**Material provided**
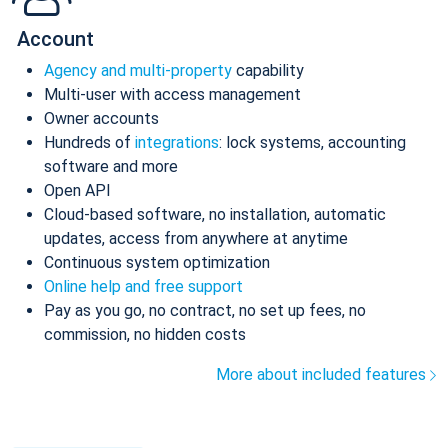
Account
Agency and multi-property
capability
Multi-user with access management
Owner accounts
Hundreds of
integrations
: lock systems, accounting
software and more
Open API
Cloud-based software, no installation, automatic
updates, access from anywhere at anytime
Continuous system optimization
Online help and free support
Pay as you go, no contract, no set up fees, no
commission, no hidden costs
More about included features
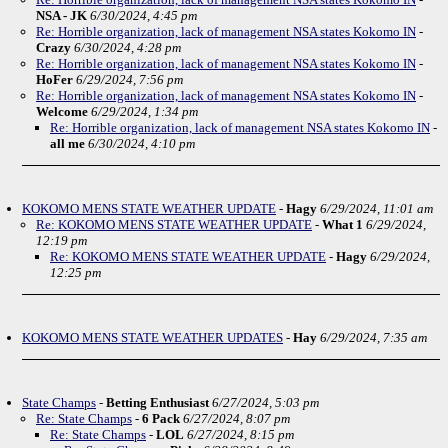
NSA - JK
6/30/2024, 4:45 pm
Re: Horrible organization, lack of management NSA states Kokomo IN
-
Crazy
6/30/2024, 4:28 pm
Re: Horrible organization, lack of management NSA states Kokomo IN
-
HoFer
6/29/2024, 7:56 pm
Re: Horrible organization, lack of management NSA states Kokomo IN
-
Welcome
6/29/2024, 1:34 pm
Re: Horrible organization, lack of management NSA states Kokomo IN
-
all me
6/30/2024, 4:10 pm
KOKOMO MENS STATE WEATHER UPDATE
-
Hagy
6/29/2024, 11:01 am
Re: KOKOMO MENS STATE WEATHER UPDATE
-
What 1
6/29/2024,
12:19 pm
Re: KOKOMO MENS STATE WEATHER UPDATE
-
Hagy
6/29/2024,
12:25 pm
KOKOMO MENS STATE WEATHER UPDATES
-
Hay
6/29/2024, 7:35 am
State Champs
-
Betting Enthusiast
6/27/2024, 5:03 pm
Re: State Champs
-
6 Pack
6/27/2024, 8:07 pm
Re: State Champs
-
LOL
6/27/2024, 8:15 pm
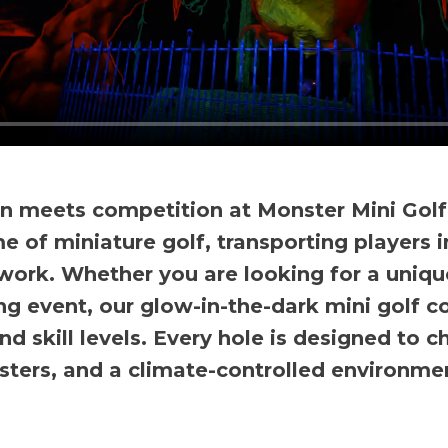
n meets competition at Monster Mini Golf
e of miniature golf, transporting players i
ork. Whether you are looking for a unique
ng event, our glow-in-the-dark mini golf 
nd skill levels. Every hole is designed to
sters, and a climate-controlled environmen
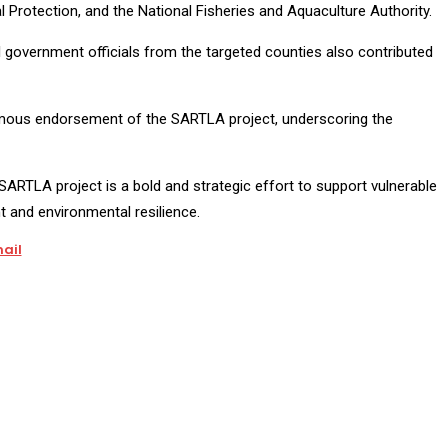
al Protection, and the National Fisheries and Aquaculture Authority.
l government officials from the targeted counties also contributed
imous endorsement of the SARTLA project, underscoring the
SARTLA project is a bold and strategic effort to support vulnerable
and environmental resilience.
ail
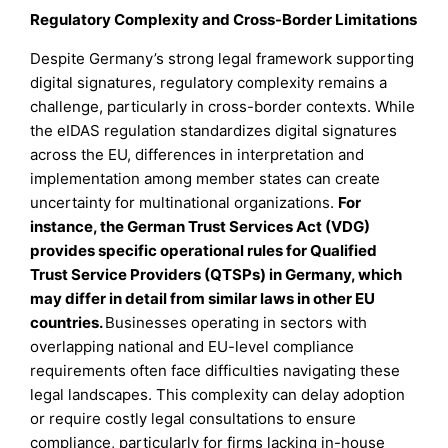
Regulatory Complexity and Cross-Border Limitations
Despite Germany’s strong legal framework supporting
digital signatures, regulatory complexity remains a
challenge, particularly in cross-border contexts. While
the eIDAS regulation standardizes digital signatures
across the EU, differences in interpretation and
implementation among member states can create
uncertainty for multinational organizations.
For
instance, the German Trust Services Act (VDG)
provides specific operational rules for Qualified
Trust Service Providers (QTSPs) in Germany, which
may differ in detail from similar laws in other EU
countries.
Businesses operating in sectors with
overlapping national and EU-level compliance
requirements often face difficulties navigating these
legal landscapes. This complexity can delay adoption
or require costly legal consultations to ensure
compliance, particularly for firms lacking in-house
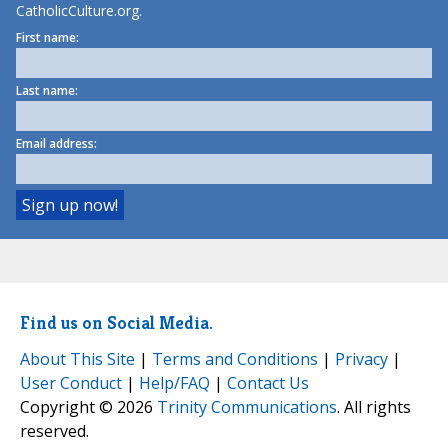
CatholicCulture.org.
First name:
Last name:
Email address:
Find us on Social Media.
About This Site
|
Terms and Conditions
|
Privacy
|
User Conduct
|
Help/FAQ
|
Contact Us
Copyright © 2026
Trinity Communications
. All rights
reserved.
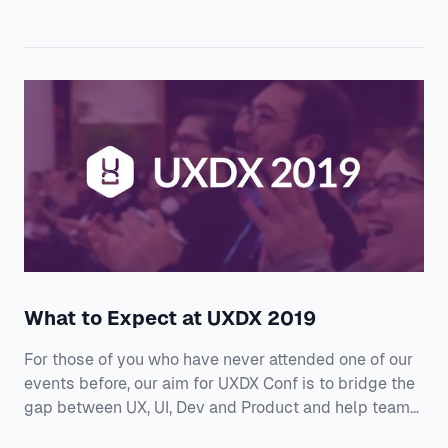
Engineering Officer at Alfresco: “Always make sure
you’re optimising for the flow of work through the
teams. This might mean some teams might need to
be slower. It’s not about one team moving fast, but for
all teams delivering value” Click
What to Expect at UXDX 2019
For those of you who have never attended one of our
events before, our aim for UXDX Conf is to bridge the
gap between UX, UI, Dev and Product and help teams
transition to user-outcome driven development. We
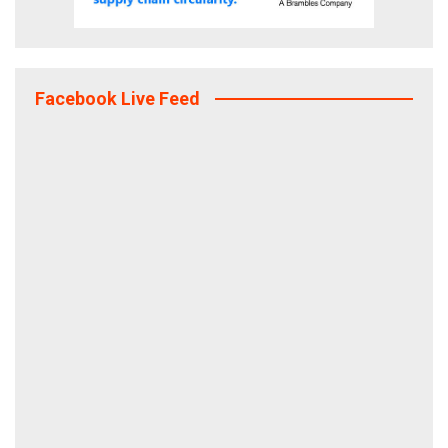
Facebook Live Feed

**Work required**
Please report the number of lines in the data that include "Germany", with no other words.

**Answer section**
2